The two countries have been mired in controversial negotiations for years and have yet to reach a comprehensive water-sharing agreement. The agreement between Egypt and Sudan, which complemented the previous agreement, gave Egypt the right to 55.5 billion cubic meters of Nile water per year and Sudan 18.5 billion cubic meters per year. The leaders of Egypt, Ethiopia and Sudan signed a cooperation agreement on the Great Renaissance Dam in 2015 to ease tensions. The agreement is expected to pave the way for continued diplomatic cooperation. Fundamental principles of the agreement include prioritizing downstream countries for electricity generated by electricity generated by the dam, a dispute resolution mechanism and compensation for damages. The Joint Decision to Give More Time to a Joint Agreement If Egypt and Sudan sign the Framework Cooperation Agreement, it will strengthen cooperation by strengthening existing agreements and initiatives under the Nile Basin Initiative. If they withdraw from the Nile Basin and insist on rejecting the new agreement, sub-basin agreements such as the Eastern Subsidiary Action Programme (ENSAP) will have a negative impact. The signing of the agreement was already scheduled at a ministerial meeting in 2007, but was delayed at Egypt`s request.  The upstream countries then decided at another ministerial meeting in Kinshasa in May 2009 to sign the agreement without all countries signing at the same time.

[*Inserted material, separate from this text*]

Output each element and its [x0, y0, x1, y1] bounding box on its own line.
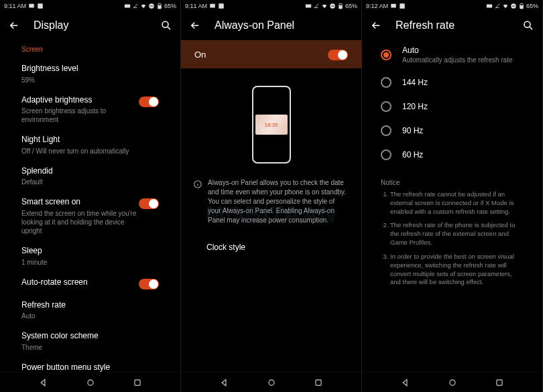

However, the signing was delayed and, at the next ministerial meeting held in Sharm el-Sheikh, Egypt, in April 2010, it was again asked to postpone the signature. The water safety article (Article 14 ter) raised particular objections from Egypt and Sudan. The article states that Member States will cooperate to „ensure that the water security of another country in the Nile basin is not significantly affected.” Egypt and Sudan want the article „Water security and the current uses and rights of other countries in the Nile basin” without qualification to be „significant”.  Egypt`s former Minister of Water Resources and Irrigation, Mahmoud Abu-Zeid, sees the framework agreement as a positive start: „All have approved more than 95 per cent of the articles.”  An article on the protection and conservation of the basin and its ecosystem – such as the Sudd in Sudan – and an article requiring „prior consent” before the construction of new dams had also been unanimous in previous negotiations.  Representatives of the upstream countries said they were „tired of first obtaining Egypt`s permission before using Nile-river water for any development project such as irrigation,” as required by a first-time contract between Egypt and Great Britain in 1929.  The agreement does not contain fixed amounts of water for each riparian country. The agreement, once effective, will transform the NBI into a permanent commission for the Nile Basin. This has created disagreement among states upstream and downstream of the Nile over what should be included in the 2010 Watershed Cooperation Framework Agreement, as Egypt and Sudan have suspended their participation in the Nile Basin Initiative for the past five years.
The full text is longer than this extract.